▸ Records to use:
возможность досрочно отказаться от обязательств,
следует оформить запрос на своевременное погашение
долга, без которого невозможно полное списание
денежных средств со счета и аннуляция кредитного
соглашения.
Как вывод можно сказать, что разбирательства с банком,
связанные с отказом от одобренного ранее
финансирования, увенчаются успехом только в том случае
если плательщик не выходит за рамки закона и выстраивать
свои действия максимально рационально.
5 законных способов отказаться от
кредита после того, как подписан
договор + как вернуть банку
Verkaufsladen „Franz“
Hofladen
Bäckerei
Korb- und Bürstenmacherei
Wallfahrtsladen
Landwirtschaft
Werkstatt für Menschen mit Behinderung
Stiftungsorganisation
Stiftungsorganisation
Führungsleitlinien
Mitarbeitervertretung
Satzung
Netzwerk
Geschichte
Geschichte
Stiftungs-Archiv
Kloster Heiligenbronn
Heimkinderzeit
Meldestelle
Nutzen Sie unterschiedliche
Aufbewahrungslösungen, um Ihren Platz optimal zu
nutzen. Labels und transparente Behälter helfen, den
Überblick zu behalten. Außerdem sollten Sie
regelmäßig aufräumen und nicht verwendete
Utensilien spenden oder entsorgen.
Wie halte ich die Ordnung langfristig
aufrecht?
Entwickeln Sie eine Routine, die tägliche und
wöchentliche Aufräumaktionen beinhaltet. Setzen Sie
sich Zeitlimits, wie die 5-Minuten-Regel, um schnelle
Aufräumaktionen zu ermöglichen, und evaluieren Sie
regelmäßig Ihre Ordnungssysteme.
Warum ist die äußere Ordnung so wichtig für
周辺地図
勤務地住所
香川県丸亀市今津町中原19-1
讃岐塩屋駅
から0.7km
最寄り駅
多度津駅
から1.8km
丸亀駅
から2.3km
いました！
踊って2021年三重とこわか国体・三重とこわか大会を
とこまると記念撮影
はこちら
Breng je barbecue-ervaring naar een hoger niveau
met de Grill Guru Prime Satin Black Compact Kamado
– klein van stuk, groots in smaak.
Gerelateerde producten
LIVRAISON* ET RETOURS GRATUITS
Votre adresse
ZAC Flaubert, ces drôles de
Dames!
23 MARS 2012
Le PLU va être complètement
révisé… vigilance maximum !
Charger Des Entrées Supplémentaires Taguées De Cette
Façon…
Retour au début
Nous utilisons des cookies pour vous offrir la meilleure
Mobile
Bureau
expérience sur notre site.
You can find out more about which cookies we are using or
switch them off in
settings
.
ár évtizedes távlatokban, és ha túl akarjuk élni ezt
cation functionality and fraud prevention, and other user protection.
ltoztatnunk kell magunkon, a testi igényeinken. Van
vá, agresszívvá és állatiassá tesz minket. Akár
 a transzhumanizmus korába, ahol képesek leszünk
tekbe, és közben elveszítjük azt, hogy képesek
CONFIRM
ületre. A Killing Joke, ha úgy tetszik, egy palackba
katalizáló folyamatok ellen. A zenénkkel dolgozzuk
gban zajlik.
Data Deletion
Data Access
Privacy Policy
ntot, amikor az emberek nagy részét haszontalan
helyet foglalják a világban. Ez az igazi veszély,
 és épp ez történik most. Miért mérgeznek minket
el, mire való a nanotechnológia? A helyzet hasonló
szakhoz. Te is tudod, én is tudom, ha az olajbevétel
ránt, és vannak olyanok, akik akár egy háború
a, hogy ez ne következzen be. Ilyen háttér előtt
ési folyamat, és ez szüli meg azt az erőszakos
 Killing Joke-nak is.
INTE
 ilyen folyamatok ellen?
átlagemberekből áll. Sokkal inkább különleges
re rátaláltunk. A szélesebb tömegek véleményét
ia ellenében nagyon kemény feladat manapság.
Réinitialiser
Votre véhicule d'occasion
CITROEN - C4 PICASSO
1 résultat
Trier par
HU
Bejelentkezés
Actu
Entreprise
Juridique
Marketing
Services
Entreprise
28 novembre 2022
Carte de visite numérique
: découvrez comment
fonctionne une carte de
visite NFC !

▸ The task: Set apart and copy each line of the records that holds the word "Aufräumaktionen".

▸ Result below:
wöchentliche Aufräumaktionen beinhaltet. Setzen Sie
Aufräumaktionen zu ermöglichen, und evaluieren Sie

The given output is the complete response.